57. |Hanya Bian|

1.2K 197 36
                                        

《All We Need Just Heal》

Hanya Bian

■□■□■□■□■□■□■□■□■□■□■□■□■□■□■□■□■


“Niat mudik nggak sih.”

Bian menggerutu saat melihat isi tas ransel Mahesa yang ternyata hampir kosong, Hanya ada topi dan dompetnya. Bian melirik jam tanganya, sudah pukul 09.55 malam. Ia lantas duduk di tepi ranjang, mengecek ponselnya. Jemarinya  lihai mengetikkan pesan pada sahabatnya yang sejak sore tadi pamit untuk berkunjung ke kosan Yusril. Bian sudah menawarkan untuk mengantar. Namun, Mahesa menolaknya dengan alasan ada kepentingan pribadi. Bian yang biasanya akan kekeh menahan, entah mengapa mala mini seperti banyak mengalah. Ia berusaha memaklumi Mahesa yang butuh ruang sendiri sejak kejadian kemarin. Lagi pula, sebentar lagi Mahesa akan selalu bersamanya. Tinggal di rumahnya.
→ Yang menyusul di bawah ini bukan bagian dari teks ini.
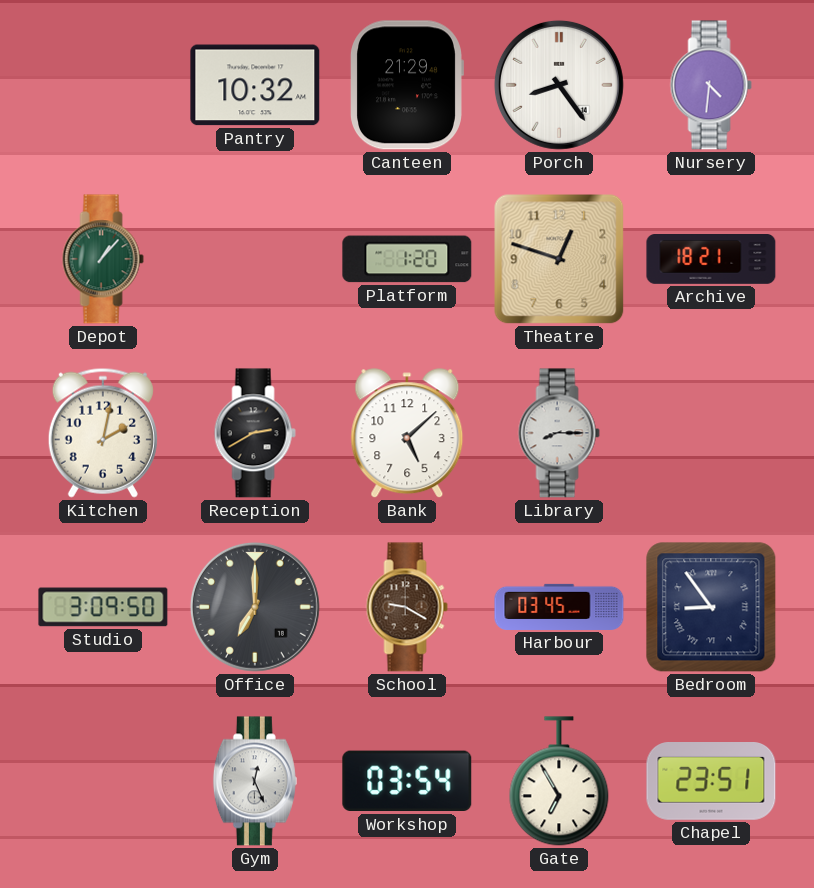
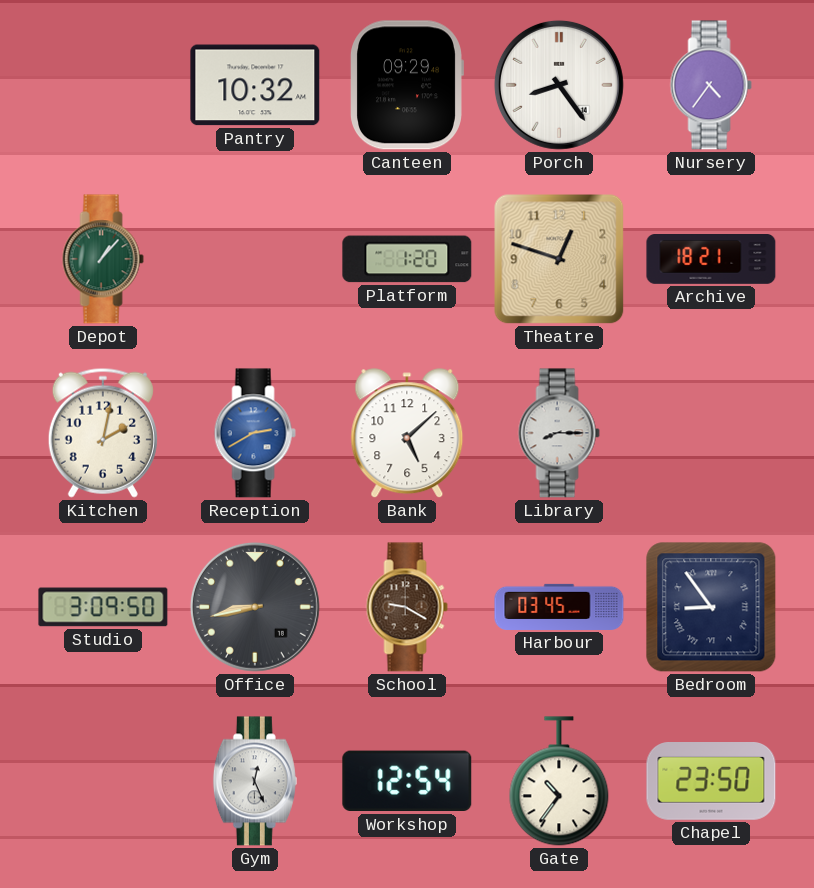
Canteen: 21:29 -> 09:29
Nursery: 4:31 -> 4:36
Reception dial: black -> blue
Office: 7:00 -> 8:43
Workshop: 03:54 -> 12:54
Gate: 6:55 -> 10:36
Chapel: 23:51 -> 23:50
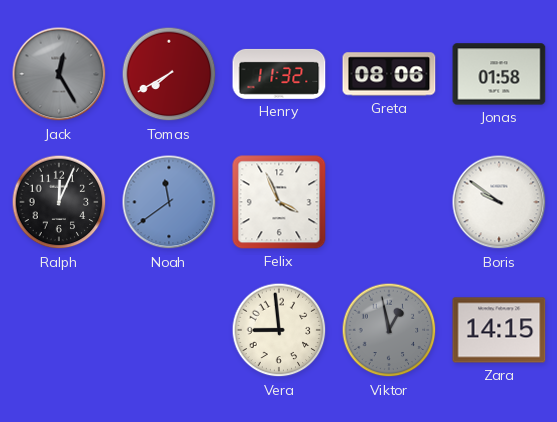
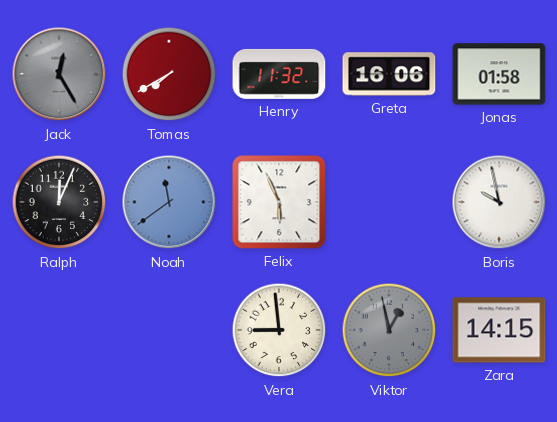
Greta: 08:06 -> 16:06
Felix: 3:56 -> 5:56
Boris: 9:51 -> 9:58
Namun, kini perasan Bian mulai cemas ketika pesannya tak kunjung mendapat balasan. Bahkan hanya ceklis  satu. Bian mencoba menghubungi Mahesa melalui telfon, namun tetap tidak diangkat.

“Loh, belum tidur?” tanya Nurma yang tiba-tiba masuk ke kamar Bian karena baru saja pulang dari perjalanan bisnis bersama suaminya.

“Kok nggak bilang pulang hari ini, Mi?” sahut Bian sembari menyalami tangan ibundanya. Tanpa bangkit dari duduknya karena Nurma yang menghampiri dan ikut duduk di sebelahnya.

“Sengaja, biar tau kamu keluyuran apa nggak,” Nurma mengusak kepala anak nakalnya ini. “Kata Bibi ada Esa, mana sekarang? umi bawa makanan banyak tuh sama oleh-oleh buat dibawa ke Jogja sekalian.”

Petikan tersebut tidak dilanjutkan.